■ **Records shown**
--

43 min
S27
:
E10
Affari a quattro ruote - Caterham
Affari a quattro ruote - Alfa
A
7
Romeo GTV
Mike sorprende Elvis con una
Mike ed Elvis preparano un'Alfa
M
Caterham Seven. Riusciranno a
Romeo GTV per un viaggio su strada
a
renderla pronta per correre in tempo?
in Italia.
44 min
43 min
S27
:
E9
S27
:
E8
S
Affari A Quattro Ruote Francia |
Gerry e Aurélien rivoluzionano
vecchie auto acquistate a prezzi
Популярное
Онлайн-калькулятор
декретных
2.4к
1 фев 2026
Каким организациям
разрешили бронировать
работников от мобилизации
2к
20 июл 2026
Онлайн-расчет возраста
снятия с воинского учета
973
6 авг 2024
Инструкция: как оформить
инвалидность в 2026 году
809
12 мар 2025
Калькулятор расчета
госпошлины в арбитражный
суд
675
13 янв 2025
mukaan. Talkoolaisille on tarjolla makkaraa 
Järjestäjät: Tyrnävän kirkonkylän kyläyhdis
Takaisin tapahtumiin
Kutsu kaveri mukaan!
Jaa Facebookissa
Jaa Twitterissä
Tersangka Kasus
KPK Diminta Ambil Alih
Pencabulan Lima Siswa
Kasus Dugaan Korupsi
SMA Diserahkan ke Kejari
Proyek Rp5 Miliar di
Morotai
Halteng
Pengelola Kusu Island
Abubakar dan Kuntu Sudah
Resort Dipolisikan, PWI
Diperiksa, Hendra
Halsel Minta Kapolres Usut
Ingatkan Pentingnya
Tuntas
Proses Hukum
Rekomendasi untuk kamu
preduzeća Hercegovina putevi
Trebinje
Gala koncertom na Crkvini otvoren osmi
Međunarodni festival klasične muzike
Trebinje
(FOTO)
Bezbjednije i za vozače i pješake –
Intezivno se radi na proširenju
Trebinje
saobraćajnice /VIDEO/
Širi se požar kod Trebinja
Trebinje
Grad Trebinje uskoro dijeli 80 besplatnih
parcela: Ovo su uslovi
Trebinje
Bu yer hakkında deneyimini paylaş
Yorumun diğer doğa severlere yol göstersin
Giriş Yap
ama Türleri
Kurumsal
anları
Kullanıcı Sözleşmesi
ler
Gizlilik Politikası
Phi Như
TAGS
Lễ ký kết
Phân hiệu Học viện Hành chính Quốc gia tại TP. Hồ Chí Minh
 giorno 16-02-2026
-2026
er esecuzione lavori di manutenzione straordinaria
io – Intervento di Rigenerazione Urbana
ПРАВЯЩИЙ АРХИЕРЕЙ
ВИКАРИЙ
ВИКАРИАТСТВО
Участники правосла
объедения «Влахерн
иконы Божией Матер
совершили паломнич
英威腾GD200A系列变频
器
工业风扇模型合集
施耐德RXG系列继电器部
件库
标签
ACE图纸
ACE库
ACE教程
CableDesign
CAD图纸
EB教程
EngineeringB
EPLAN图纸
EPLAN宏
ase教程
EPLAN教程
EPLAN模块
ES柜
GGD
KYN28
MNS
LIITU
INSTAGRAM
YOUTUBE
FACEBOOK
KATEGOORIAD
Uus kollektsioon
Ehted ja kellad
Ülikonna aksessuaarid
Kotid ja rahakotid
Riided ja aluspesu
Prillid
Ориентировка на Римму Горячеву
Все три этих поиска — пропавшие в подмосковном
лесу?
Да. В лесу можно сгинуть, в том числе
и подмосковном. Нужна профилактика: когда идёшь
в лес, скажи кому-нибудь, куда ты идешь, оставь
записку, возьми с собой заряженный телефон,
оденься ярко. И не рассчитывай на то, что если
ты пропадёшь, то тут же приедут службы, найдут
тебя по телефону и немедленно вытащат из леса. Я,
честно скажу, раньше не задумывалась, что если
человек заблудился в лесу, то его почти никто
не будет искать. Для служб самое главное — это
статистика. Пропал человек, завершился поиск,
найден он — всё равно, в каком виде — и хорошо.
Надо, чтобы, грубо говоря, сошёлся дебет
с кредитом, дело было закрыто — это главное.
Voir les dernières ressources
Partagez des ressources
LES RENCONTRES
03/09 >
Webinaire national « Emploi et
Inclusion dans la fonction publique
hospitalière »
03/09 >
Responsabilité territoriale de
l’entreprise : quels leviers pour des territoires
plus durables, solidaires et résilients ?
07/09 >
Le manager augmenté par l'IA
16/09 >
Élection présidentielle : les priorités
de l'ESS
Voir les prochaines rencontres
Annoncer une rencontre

--

■ **Task description**
Give back the data above, repeating every record exactly.

■ **Problem solution**
43 min
S27
:
E10
Affari a quattro ruote - Caterham
Affari a quattro ruote - Alfa
A
7
Romeo GTV
Mike sorprende Elvis con una
Mike ed Elvis preparano un'Alfa
M
Caterham Seven. Riusciranno a
Romeo GTV per un viaggio su strada
a
renderla pronta per correre in tempo?
in Italia.
44 min
43 min
S27
:
E9
S27
:
E8
S
Affari A Quattro Ruote Francia |
Gerry e Aurélien rivoluzionano
vecchie auto acquistate a prezzi
Популярное
Онлайн-калькулятор
декретных
2.4к
1 фев 2026
Каким организациям
разрешили бронировать
работников от мобилизации
2к
20 июл 2026
Онлайн-расчет возраста
снятия с воинского учета
973
6 авг 2024
Инструкция: как оформить
инвалидность в 2026 году
809
12 мар 2025
Калькулятор расчета
госпошлины в арбитражный
суд
675
13 янв 2025
mukaan. Talkoolaisille on tarjolla makkaraa 
Järjestäjät: Tyrnävän kirkonkylän kyläyhdis
Takaisin tapahtumiin
Kutsu kaveri mukaan!
Jaa Facebookissa
Jaa Twitterissä
Tersangka Kasus
KPK Diminta Ambil Alih
Pencabulan Lima Siswa
Kasus Dugaan Korupsi
SMA Diserahkan ke Kejari
Proyek Rp5 Miliar di
Morotai
Halteng
Pengelola Kusu Island
Abubakar dan Kuntu Sudah
Resort Dipolisikan, PWI
Diperiksa, Hendra
Halsel Minta Kapolres Usut
Ingatkan Pentingnya
Tuntas
Proses Hukum
Rekomendasi untuk kamu
preduzeća Hercegovina putevi
Trebinje
Gala koncertom na Crkvini otvoren osmi
Međunarodni festival klasične muzike
Trebinje
(FOTO)
Bezbjednije i za vozače i pješake –
Intezivno se radi na proširenju
Trebinje
saobraćajnice /VIDEO/
Širi se požar kod Trebinja
Trebinje
Grad Trebinje uskoro dijeli 80 besplatnih
parcela: Ovo su uslovi
Trebinje
Bu yer hakkında deneyimini paylaş
Yorumun diğer doğa severlere yol göstersin
Giriş Yap
ama Türleri
Kurumsal
anları
Kullanıcı Sözleşmesi
ler
Gizlilik Politikası
Phi Như
TAGS
Lễ ký kết
Phân hiệu Học viện Hành chính Quốc gia tại TP. Hồ Chí Minh
 giorno 16-02-2026
-2026
er esecuzione lavori di manutenzione straordinaria
io – Intervento di Rigenerazione Urbana
ПРАВЯЩИЙ АРХИЕРЕЙ
ВИКАРИЙ
ВИКАРИАТСТВО
Участники правосла
объедения «Влахерн
иконы Божией Матер
совершили паломнич
英威腾GD200A系列变频
器
工业风扇模型合集
施耐德RXG系列继电器部
件库
标签
ACE图纸
ACE库
ACE教程
CableDesign
CAD图纸
EB教程
EngineeringB
EPLAN图纸
EPLAN宏
ase教程
EPLAN教程
EPLAN模块
ES柜
GGD
KYN28
MNS
LIITU
INSTAGRAM
YOUTUBE
FACEBOOK
KATEGOORIAD
Uus kollektsioon
Ehted ja kellad
Ülikonna aksessuaarid
Kotid ja rahakotid
Riided ja aluspesu
Prillid
Ориентировка на Римму Горячеву
Все три этих поиска — пропавшие в подмосковном
лесу?
Да. В лесу можно сгинуть, в том числе
и подмосковном. Нужна профилактика: когда идёшь
в лес, скажи кому-нибудь, куда ты идешь, оставь
записку, возьми с собой заряженный телефон,
оденься ярко. И не рассчитывай на то, что если
ты пропадёшь, то тут же приедут службы, найдут
тебя по телефону и немедленно вытащат из леса. Я,
честно скажу, раньше не задумывалась, что если
человек заблудился в лесу, то его почти никто
не будет искать. Для служб самое главное — это
статистика. Пропал человек, завершился поиск,
найден он — всё равно, в каком виде — и хорошо.
Надо, чтобы, грубо говоря, сошёлся дебет
с кредитом, дело было закрыто — это главное.
Voir les dernières ressources
Partagez des ressources
LES RENCONTRES
03/09 >
Webinaire national « Emploi et
Inclusion dans la fonction publique
hospitalière »
03/09 >
Responsabilité territoriale de
l’entreprise : quels leviers pour des territoires
plus durables, solidaires et résilients ?
07/09 >
Le manager augmenté par l'IA
16/09 >
Élection présidentielle : les priorités
de l'ESS
Voir les prochaines rencontres
Annoncer une rencontre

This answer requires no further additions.